Vous exposeriez ma tête auprès du roi. Alors Daniel dit à l’intendant à qui le chef des eunuques avait remis la surveillance de Daniel, de Hanania, de Mischaël et d’Azaria: Éprouve tes serviteurs pendant dix jours, et qu’on nous donne des légumes à manger et de l’eau à boire; tu regarderas ensuite notre visage et celui des jeunes gens qui mangent les mets du roi, et tu agiras avec tes serviteurs d’après ce que tu auras vu. Il leur accorda ce qu’ils demandaient, et les éprouva pendant dix jours. Au bout de dix jours, ils avaient meilleur visage et plus d’embonpoint que tous les jeunes gens qui mangeaient les mets du roi. L’intendant emportait les mets et le vin qui leur étaient destinés, et il leur donnait des légumes. Dieu accorda à ces quatre jeunes gens de la science, de l’intelligence dans toutes les lettres, et de la sagesse; et Daniel expliquait toutes les visions et tous les songes. Au terme fixé par le roi pour qu’on les lui amenât, le chef des eunuques les présenta à Nebucadnetsar. Le roi (c’est-à-dire Nébucadnetsar) s’entretint avec eux; et, parmi tous ces jeunes gens, il ne s’en trouva aucun comme Daniel, Hanania, Mischaël et Azaria.

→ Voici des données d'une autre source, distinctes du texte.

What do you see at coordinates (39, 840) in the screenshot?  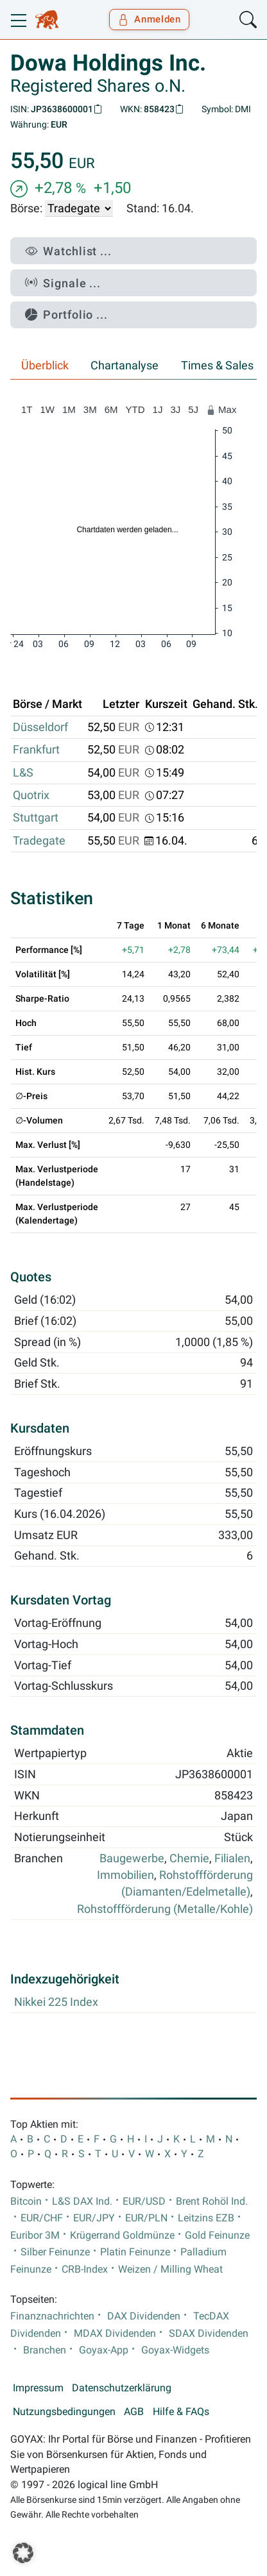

Ils furent donc admis au service du roi. Sur tous les objets qui réclamaient de la sagesse et de l’intelligence, et sur lesquels le roi les interrogeait, il les trouvait dix fois supérieurs à tous les magiciens et astrologues qui étaient dans tout son royaume. »
Daniel 1 vv. 5-6, 8-20
Au-delà des effets observables par le roi (mais aussi par son intendant, son chef des eunuques et bien d’autres) des plats végétariens sur ces quatre jeunes gens, il y a plus de 2600 ans à Babylone, la Bible est claire !

Même s’il s’agit (j’insiste dessus) d’un encouragement à diminuer voire supprimer notre consommation de viande et à complétement s’abstenir d’alcool, la nourriture n’eut aucun effet « magique ».

C’est Dieu qui, pour ainsi dire, « transforma l’essai » et agit de façon miraculeuse en ces jeunes gens qui s’engagèrent sur la voie de la tempérance alimentaire.